* **TASK OBJECTIVE**
The answer must be every line of the records below that holds the word "Neues".

* **AVAILABLE RECORDS**
Start of Block

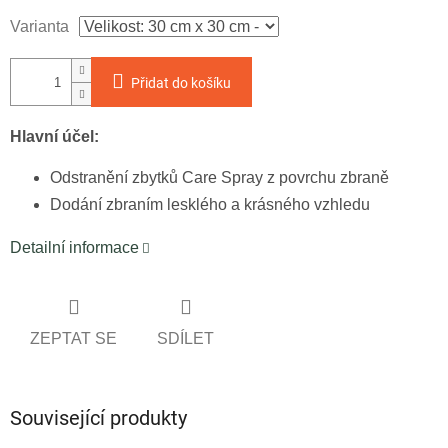
Měrná
Varianta
cena:
Přidat do košíku
Hlavní účel:
Odstranění zbytků Care Spray z povrchu zbraně
Dodání zbraním lesklého a krásného vzhledu
Detailní informace
ZEPTAT SE
SDÍLET
Související produkty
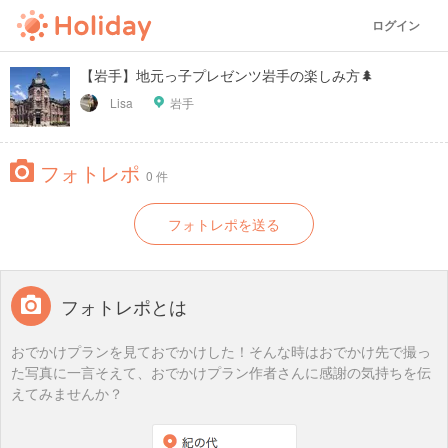
ログイン
【岩手】地元っ子プレゼンツ岩手の楽しみ方🌲
Lisa
岩手
フォトレポ
0 件
フォトレポを送る
フォトレポとは
おでかけプランを見ておでかけした！そんな時はおでかけ先で撮っ
た写真に一言そえて、おでかけプラン作者さんに感謝の気持ちを伝
えてみませんか？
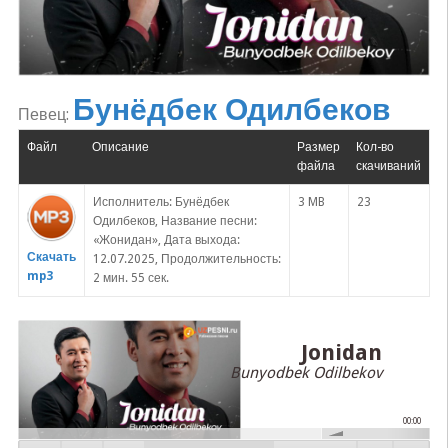
Бунёдбек Одилбеков
Певец:
Файл
Описание
Размер
Кол-во
файла
скачиваний
Исполнитель: Бунёдбек
3 MB
23
Одилбеков, Название песни:
«Жонидан», Дата выхода:
Скачать
12.07.2025, Продолжительность:
mp3
2 мин. 55 сек.
Jonidan
Bunyodbek Odilbekov
00:00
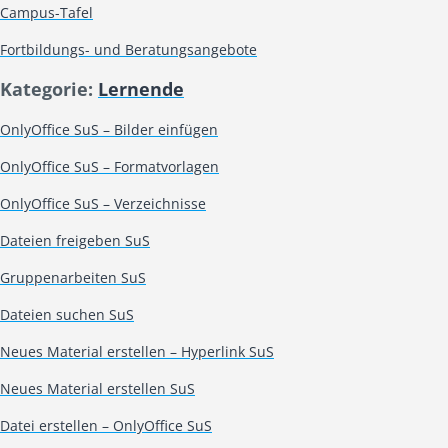
Campus-Tafel
Fortbildungs- und Beratungsangebote
Kategorie:
Lernende
OnlyOffice SuS – Bilder einfügen
OnlyOffice SuS – Formatvorlagen
OnlyOffice SuS – Verzeichnisse
Dateien freigeben SuS
Gruppenarbeiten SuS
Dateien suchen SuS
Neues Material erstellen – Hyperlink SuS
Neues Material erstellen SuS
Datei erstellen – OnlyOffice SuS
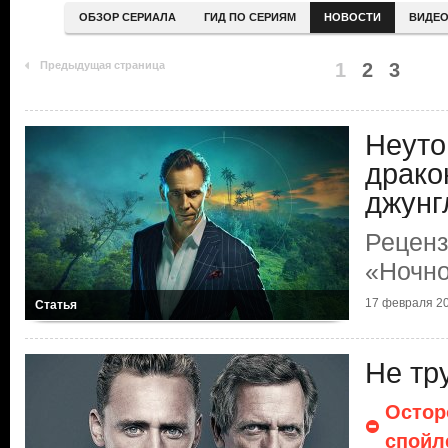
ОБЗОР СЕРИАЛА
ГИД ПО СЕРИЯМ
НОВОСТИ
ВИДЕ
Предыдущая страница
1
2
3
Неут
драко
джунг
Реценз
«Ночно
17 февраля 2
Статья
Не тру
Остор
спойл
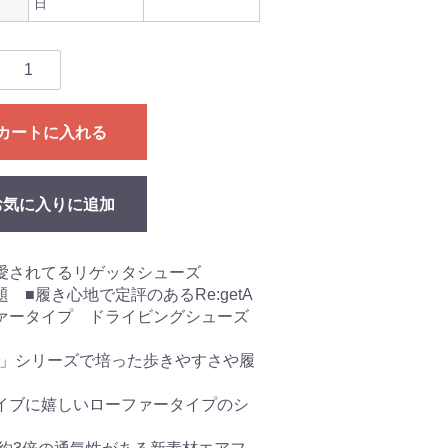
日
カートに入れる
お気に入りに追加
愛されてるリゲッタシューズ
 ■履き心地で定評のあるRe:getA
ァータイプ ドライビングシューズ
tA」シリーズで培った歩きやすさや履
イブに嬉しいローファータイプのシ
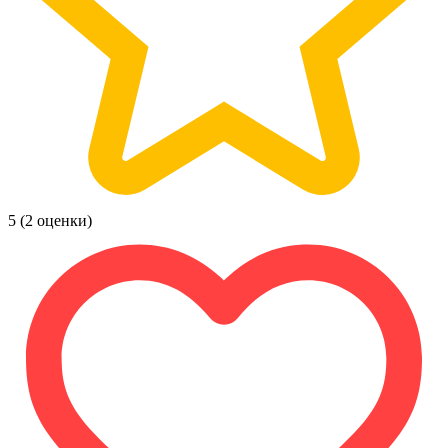
5
(2 оценки)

End of Block

* **RESPONSE**
Neues Material erstellen – Hyperlink SuS
Neues Material erstellen SuS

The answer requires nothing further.